Dal 2018 in poi ho visto almeno un centinaio di partite di Jannik, molte delle quali dagli spalti e, all’inizio, da bordo campo. L’ho ascoltato in molte occasioni pubbliche. Ho seguito la sua evoluzione tecnica e, credo, umana. Non ho tuttavia granché da aggiungere a quanto è stato già raccontato: mancandomi il talento di J.D. Salinger, fatico a trasformare in epopea la storia “normale” (come ripete sempre l’interessato) di un tredicenne sceso dalle Dolomiti a Bordighera con il sogno, ora realizzato, di conquistare il mondo. E comunque se n’è talmente tanto scritto, mostrato, postato negli ultimi mesi, e soprattutto nelle ultime ore, che il rischio di overdose informativa è alto. Provo allora a guardare il fenomeno personale Sinner come eccellenza di un fenomeno collettivo che ha caratteristiche sociali, sportive ed economiche assai ampie.

Lo ha descritto bene, nella concitazione del dopo partita di ieri al Roland Garros, il presidente della Federazione Italiana Tennis e Padel, Angelo Binaghi, parlando sotto l’ingresso C27: “Domani i nostri quattordicimila maestri di tennis torneranno in campo più orgogliosi di prima e le nostre quattromila società giustamente si sentiranno più protagoniste di prima nello sport italiano”. Ancora: “A Parigi abbiamo nei quarti di finale Jasmine Paolini nel singolare femminile e nel doppio con Sara Errani, e poi Simone Bolelli e Andrea Vavassori nel doppio maschile. Sono anche loro, come Jannik, i frutti di un sistema che funziona e che andrebbe non solo rispettato ma replicato (dalle altre federazioni sportive nazionali ndr), così come fanno i francesi che vengono da noi con umiltà a chiedere, a cercare di capire che cosa abbiamo fatto in questi 25 anni di lavoro”. Per valutare il valore attuale del tennis professionistico italiano bastano pochi dati: otto italiani sono tra i Top 100 del live ranking ATP, oltre a Sinner sono Lorenzo Musetti (numero 30), Matteo Arnaldi (34), Luciano Darderi (41), Flavio Cobolli (50), Lorenzo Sonego (58), Luca Nardi (72) e Matteo Berrettini (94); di questi, gli unici nati prima del 2000 sono Sonego, che ha 29 anni, e Berrettini, che ne ha 28; per fare un paragone, gli Stati Uniti contano su undici Top 100, dei quali però solo quattro sono nati in questo secolo, Ben Shelton (14) Sebastian Korda (26), Alex Michelsen  (61) e Brandon Nakashima (73).

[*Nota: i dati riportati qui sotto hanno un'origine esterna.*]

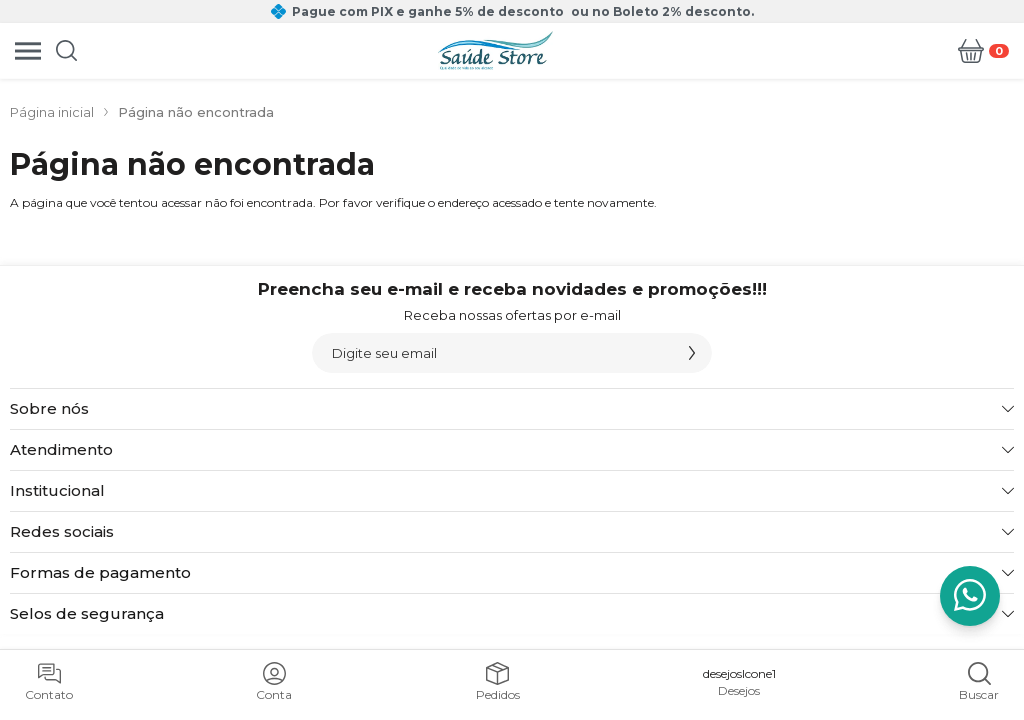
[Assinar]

A livello femminile, in Italia le maturazioni sono più lente, delle cinque italiane tra le prime cento al mondo l’unica nata dopo il 2000 è Elisabetta Cocciaretto, numero 41 WTA. Uscita di scena Camila Giorgi, al momento la formidabile Paolini, 28 anni, è settima nella classifica Race che tiene conto dei risultati da gennaio per determinare, alla fine dell’anno, i nomi delle otto in lizza nelle WTA Finals. Pur senza aspettarci risultati come quelli, di Sinner, almeno quattro dei nostri migliori ragazzi – Musetti, Arnaldi, Cobolli e Darderi – possono incrementare il bottino già rilevante di titoli vinti nella stagione in corso. A Nardi va dato il tempo di fare esperienza, a Berrettini di ritrovare la forma e le motivazioni che ne avevano fatto il primo protagonista della svolta del tennis italiano, culminata tre anni fa con la finale a Wimbledon. Alle spalle ci sono ragazzini assai interessanti come Federico Cinà, Andrea De Marchi e Lorenzo Carboni, ancora tutti in tabellone nei Roland Garros Junior. Ora che la “scuola italiana” c’è ed è internazionalmente riconosciuta, Jannik non resterà una mosca bianca. Se la Spagna del dopo Rafa Nadal ha trovato Carlos Alcaraz, venerdì avversario in semifinale del nuovo numero 1 del mondo, l’Italia avrà la possibilità di fare altrettanto a tempo debito. Intanto godiamoci questi giorni di passione.